All the Dangerous Things - Stacy Willingham - ★★.½
AUTHOR: Stacy Willingham
NARRATOR: Karissa Vacker
GENRE: Mystery-Thriller.
RATING: 2.5 stars.
In a Nutshell: A slow, slow, slow “thriller”. Worth it for the final resolution, but the journey to reach that point was eye-roll-inducing. I’m making it official: I am tired of 1st person unreliable narrators that ramble too much and trust only themselves.
Story Synopsis:
Isabelle Drake’s toddler son Mason was kidnapped a year ago. She hasn’t slept since. The case is now cold, with no clues and no leads for the police. Even her marriage is over, not being able to stand the strain of a missing child. Isabelle tries to keep the investigation active by speaking about Mason at true crime cons.

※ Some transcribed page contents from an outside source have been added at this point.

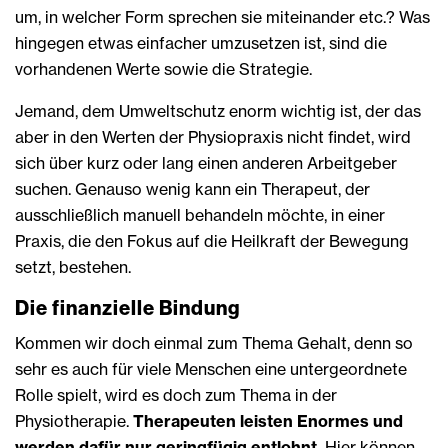
um, in welcher Form sprechen sie miteinander etc.? Was
hingegen etwas einfacher umzusetzen ist, sind die
vorhandenen Werte sowie die Strategie.
Jemand, dem Umweltschutz enorm wichtig ist, der das
aber in den Werten der Physiopraxis nicht findet, wird
sich über kurz oder lang einen anderen Arbeitgeber
suchen. Genauso wenig kann ein Therapeut, der
ausschließlich manuell behandeln möchte, in einer
Praxis, die den Fokus auf die Heilkraft der Bewegung
setzt, bestehen.
Die finanzielle Bindung
Kommen wir doch einmal zum Thema Gehalt, denn so
sehr es auch für viele Menschen eine untergeordnete
Rolle spielt, wird es doch zum Thema in der
Physiotherapie.
Therapeuten leisten Enormes und
werden dafür nur geringfügig entlohnt.
Hier können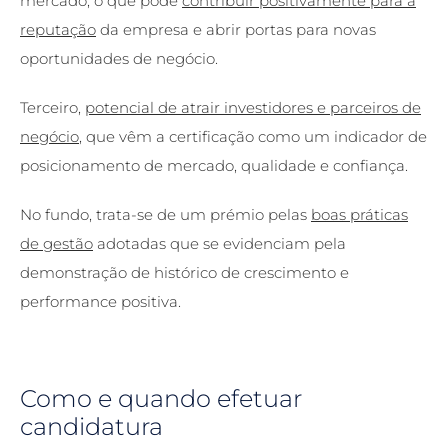
mercado, o que pode
contribuir positivamente para a
reputação
da empresa e abrir portas para novas
oportunidades de negócio.
Terceiro,
potencial de atrair investidores e parceiros de
negócio
, que vêm a certificação como um indicador de
posicionamento de mercado, qualidade e confiança.
No fundo, trata-se de um prémio pelas
boas práticas
de gestão
adotadas que se evidenciam pela
demonstração de histórico de crescimento e
performance positiva.
Como e quando efetuar
candidatura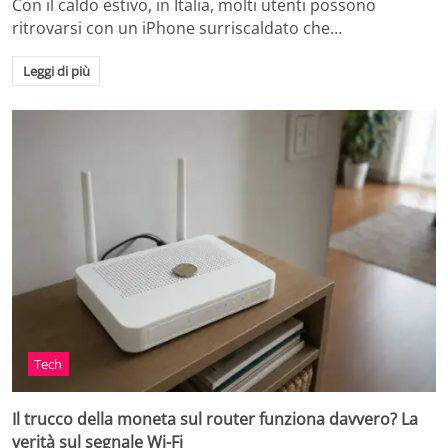
Con il caldo estivo, in Italia, molti utenti possono
ritrovarsi con un iPhone surriscaldato che…
Leggi di più
Tech
Il trucco della moneta sul router funziona davvero? La
verità sul segnale Wi-Fi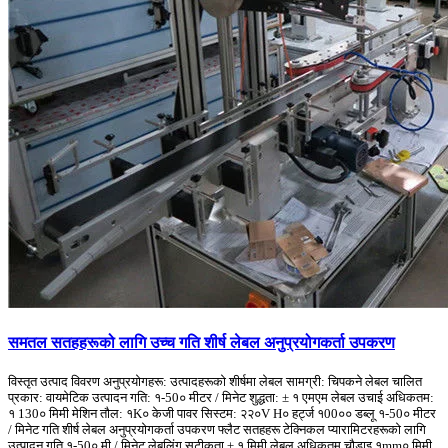
समतल सतहहरूको लागि उच्च गति शीर्ष लेबल अनुप्रयोगकर्ता उपकरण
विस्तृत उत्पाद विवरण अनुप्रयोगहरू: उत्पादहरूको शीर्षमा लेबल सामग्री: चिपकने लेबल चालित
प्रकार: वायमेटिक उत्पादन गति: १-50० मीटर / मिनेट शुद्धता: ± १ एमएम लेबल उचाई अधिकतम:
१ 130० मिमी मेशिन तौल: १K० केजी पावर सिस्टम: २२०V H० हर्ट्ज १00०० डब्लू १-50० मीटर
/ मिनेट गति शीर्ष लेबल अनुप्रयोगकर्ता उपकरण फ्लैट सतहहरू टेक्निकल प्यारामिटरहरूको लागि
उत्पादन गति १-50० मी / मिनेट लेबलिंग सटीकता ± १ मिमी लेबल अधिकतम चौडाइ १mm० मिमी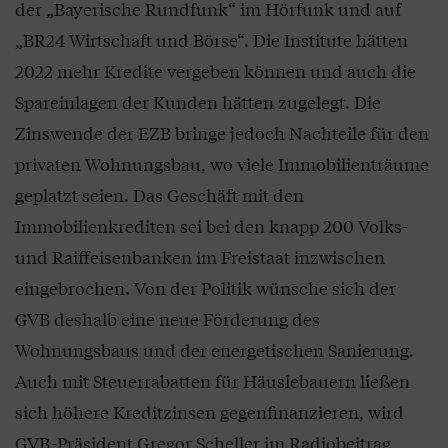
der „Bayerische Rundfunk“ im Hörfunk und auf
„BR24 Wirtschaft und Börse“. Die Institute hätten
2022 mehr Kredite vergeben können und auch die
Spareinlagen der Kunden hätten zugelegt. Die
Zinswende der EZB bringe jedoch Nachteile für den
privaten Wohnungsbau, wo viele Immobilienträume
geplatzt seien. Das Geschäft mit den
Immobilienkrediten sei bei den knapp 200 Volks-
und Raiffeisenbanken im Freistaat inzwischen
eingebrochen. Von der Politik wünsche sich der
GVB deshalb eine neue Förderung des
Wohnungsbaus und der energetischen Sanierung.
Auch mit Steuerrabatten für Häuslebauern ließen
sich höhere Kreditzinsen gegenfinanzieren, wird
GVB-Präsident Gregor Scheller im Radiobeitrag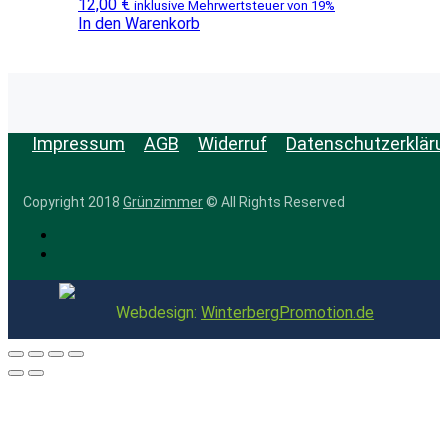
12,00
€
inklusive Mehrwertsteuer von 19%
In den Warenkorb
Impressum
AGB
Widerruf
Datenschutzerkläru
Copyright 2018
Grünzimmer
© All Rights Reserved
Webdesign:
WinterbergPromotion.de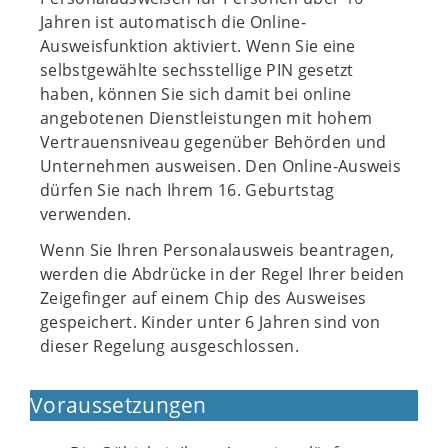
Jahren ist automatisch die Online-
Ausweisfunktion aktiviert. Wenn Sie eine
selbstgewählte sechsstellige PIN gesetzt
haben, können Sie sich damit bei online
angebotenen Dienstleistungen mit hohem
Vertrauensniveau gegenüber Behörden und
Unternehmen ausweisen. Den Online-Ausweis
dürfen Sie nach Ihrem 16. Geburtstag
verwenden.
Wenn Sie Ihren Personalausweis beantragen,
werden die Abdrücke in der Regel Ihrer beiden
Zeigefinger auf einem Chip des Ausweises
gespeichert. Kinder unter 6 Jahren sind von
dieser Regelung ausgeschlossen.
Voraussetzungen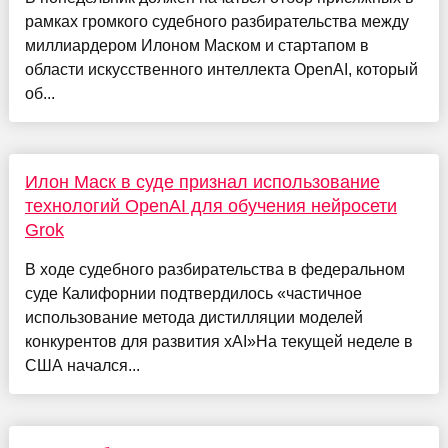
рамках громкого судебного разбирательства между
миллиардером Илоном Маском и стартапом в
области искусственного интеллекта OpenAI, который
об...
Илон Маск в суде признал использование
технологий OpenAI для обучения нейросети
Grok
В ходе судебного разбирательства в федеральном
суде Калифорнии подтвердилось «частичное
использование метода дистилляции моделей
конкурентов для развития xAI»На текущей неделе в
США начался...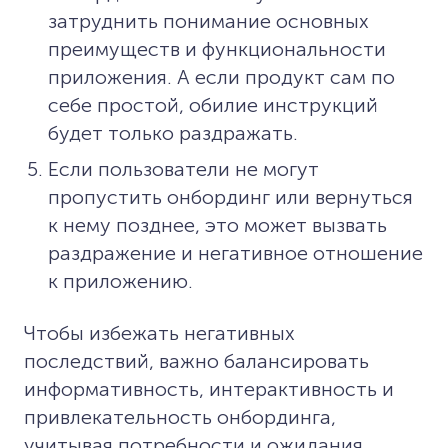
затруднить понимание основных
преимуществ и функциональности
приложения. А если продукт сам по
себе простой, обилие инструкций
будет только раздражать.
Если пользователи не могут
пропустить онбординг или вернуться
к нему позднее, это может вызвать
раздражение и негативное отношение
к приложению.
Чтобы избежать негативных
последствий, важно балансировать
информативность, интерактивность и
привлекательность онбординга,
учитывая потребности и ожидания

At one such event, she bumps into a crime podcaster who wants to highlight Mason in his next show. But as they proceed with this, Isabelle starts questioning her own memories of what happened that night.
The story comes to us in the first person perspective of Isabelle from ‘Now’ and ‘Then’ timelines.
Where the book worked for me:
😍 The identity of the kidnapper and the resolution of the mystery were easily the best parts of the book. It is this section that caused me to push up my rating to 2.5. Until then, I was sitting firmly on the 2 star mark.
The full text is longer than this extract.